Will it have an effect on national policy? Or is it just the opinion of the new chief executive of Exxon Mobil, Darren Woods? Since he replaced Rex Tillerson — now the Secretary of State — Woods said he would favor a revenue-neutral carbon tax.
That “would promote greater energy efficiency and the use of today’s lower-carbon options, avoid further burdening the economy, and also provide incentives for markets to develop additional low-carbon energy solutions for the future,” he writes.
Tillerson had the same views and had testified before the US Senate that the country ought to keep its seat at the table with respect to the Paris climate accord that tries to keep global temperatures from rising more than 2 degrees Celsius by mid century.
Exxon has said that a carbon tax ought to offset other corporate taxes.

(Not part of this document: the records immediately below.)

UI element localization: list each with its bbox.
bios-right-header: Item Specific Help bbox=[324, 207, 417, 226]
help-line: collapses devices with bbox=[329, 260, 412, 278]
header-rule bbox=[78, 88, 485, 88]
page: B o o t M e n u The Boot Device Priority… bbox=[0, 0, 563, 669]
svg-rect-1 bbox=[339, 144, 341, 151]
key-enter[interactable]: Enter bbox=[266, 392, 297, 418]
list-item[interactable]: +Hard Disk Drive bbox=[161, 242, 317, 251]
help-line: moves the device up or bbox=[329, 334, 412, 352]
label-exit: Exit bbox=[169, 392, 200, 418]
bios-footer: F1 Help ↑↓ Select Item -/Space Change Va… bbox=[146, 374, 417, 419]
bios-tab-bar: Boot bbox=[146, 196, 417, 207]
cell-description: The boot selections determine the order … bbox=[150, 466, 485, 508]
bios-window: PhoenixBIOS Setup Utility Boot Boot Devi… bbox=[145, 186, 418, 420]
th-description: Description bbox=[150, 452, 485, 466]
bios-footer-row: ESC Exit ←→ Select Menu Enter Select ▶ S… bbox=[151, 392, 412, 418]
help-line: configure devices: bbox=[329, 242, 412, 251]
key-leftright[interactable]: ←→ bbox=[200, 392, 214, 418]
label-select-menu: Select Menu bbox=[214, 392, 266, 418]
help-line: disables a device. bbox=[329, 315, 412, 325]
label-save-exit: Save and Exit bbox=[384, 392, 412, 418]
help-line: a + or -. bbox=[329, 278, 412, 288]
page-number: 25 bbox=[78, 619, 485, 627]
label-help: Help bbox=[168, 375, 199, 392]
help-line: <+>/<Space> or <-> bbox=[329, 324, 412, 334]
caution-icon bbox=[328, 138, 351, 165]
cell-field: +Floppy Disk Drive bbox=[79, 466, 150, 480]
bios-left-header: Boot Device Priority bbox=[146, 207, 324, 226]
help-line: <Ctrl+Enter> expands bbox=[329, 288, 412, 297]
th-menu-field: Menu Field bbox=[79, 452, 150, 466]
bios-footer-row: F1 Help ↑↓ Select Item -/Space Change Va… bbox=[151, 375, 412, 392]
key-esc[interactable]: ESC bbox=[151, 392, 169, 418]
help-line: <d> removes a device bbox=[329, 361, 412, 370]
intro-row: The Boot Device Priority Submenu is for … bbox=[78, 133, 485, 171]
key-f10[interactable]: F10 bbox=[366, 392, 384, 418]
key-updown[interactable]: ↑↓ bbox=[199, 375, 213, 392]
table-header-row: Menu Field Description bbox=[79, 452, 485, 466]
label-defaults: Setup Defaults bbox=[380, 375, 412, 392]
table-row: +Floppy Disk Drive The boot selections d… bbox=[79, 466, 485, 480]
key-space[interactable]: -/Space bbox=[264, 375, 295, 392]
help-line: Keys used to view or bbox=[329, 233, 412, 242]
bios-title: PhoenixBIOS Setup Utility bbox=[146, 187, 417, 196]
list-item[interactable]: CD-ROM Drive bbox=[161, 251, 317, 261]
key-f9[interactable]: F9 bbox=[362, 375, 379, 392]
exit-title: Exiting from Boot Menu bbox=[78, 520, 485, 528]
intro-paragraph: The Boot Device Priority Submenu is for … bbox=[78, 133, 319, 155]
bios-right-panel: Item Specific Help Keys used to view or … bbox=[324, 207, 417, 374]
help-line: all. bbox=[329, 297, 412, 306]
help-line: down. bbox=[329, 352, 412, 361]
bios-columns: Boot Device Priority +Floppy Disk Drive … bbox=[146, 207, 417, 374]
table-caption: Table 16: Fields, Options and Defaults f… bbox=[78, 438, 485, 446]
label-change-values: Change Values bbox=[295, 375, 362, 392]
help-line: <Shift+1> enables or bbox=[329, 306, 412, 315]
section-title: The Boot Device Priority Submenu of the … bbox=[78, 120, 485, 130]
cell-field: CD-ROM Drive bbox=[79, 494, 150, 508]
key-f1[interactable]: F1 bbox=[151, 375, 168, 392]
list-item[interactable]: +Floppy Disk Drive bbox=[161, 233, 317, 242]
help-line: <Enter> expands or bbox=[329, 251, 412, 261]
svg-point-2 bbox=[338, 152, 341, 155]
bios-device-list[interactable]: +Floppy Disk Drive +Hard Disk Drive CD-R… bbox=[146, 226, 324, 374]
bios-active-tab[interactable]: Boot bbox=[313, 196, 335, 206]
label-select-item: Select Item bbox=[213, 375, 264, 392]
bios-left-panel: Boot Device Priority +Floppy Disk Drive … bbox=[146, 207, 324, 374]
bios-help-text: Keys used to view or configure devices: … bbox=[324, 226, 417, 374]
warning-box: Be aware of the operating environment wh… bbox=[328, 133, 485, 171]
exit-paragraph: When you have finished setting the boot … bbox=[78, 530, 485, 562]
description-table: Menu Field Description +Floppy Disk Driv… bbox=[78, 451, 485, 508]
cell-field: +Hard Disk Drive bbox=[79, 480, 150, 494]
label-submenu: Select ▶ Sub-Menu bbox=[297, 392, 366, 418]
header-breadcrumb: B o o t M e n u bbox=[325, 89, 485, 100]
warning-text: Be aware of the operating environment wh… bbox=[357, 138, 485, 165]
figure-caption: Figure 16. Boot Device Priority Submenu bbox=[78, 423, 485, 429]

But competing versions — including one from the elder statesmen of the Republican Party — have said that a carbon tax ought to be implemented in exchange for less regulation, including the dismissal of the Clean Power Plan. Still others have said that the revenues from a carbon tax should be targeted toward new technologies that could bring down carbon emissions.
The latest such effort is coming from the Climate Leadership Council, which has released a plan to begin taxing carbon at $40 per ton. “The Conservative Case for Carbon Dividends” lays out a scenario where that price would rise each year and where carbon emissions would fall.
The group, which includes former Secretary of State James Baker, former Secretary of State George Shultz and former secretary of the Treasury Henry Paulson, says that $194 billion in revenues would be generated in year one — a figure that it expects to increase to be $250 billion a decade later. That money would then be returned to the American people in the form of a “dividend.”
Exxon is not the only oil company to favor such a tax. There’s also BP, StatOil and Royal Dutch Shell. They all have heavy investments in natural gas, which is replacing coal as the leading form of electric generation. It releases roughly half the carbon emissions as does coal when burned.
Exxon spent $7 billion on low-emission energy research and projects during the past 15 years, he said in the post on Exxon’s Energy Factor blog, as reported by Bloomberg.
There’s still the question, though, of just how much weight the oil companies will put behind these positions. It is becoming less likely that the Trump administration will withdraw from the Paris accords given that the president’s daughter is pushing him to stay involved. That would give Tillerson, Woods and the others an opportunity to help shape these policies that could bloom once the Trumpians leave office in four-to-eight years.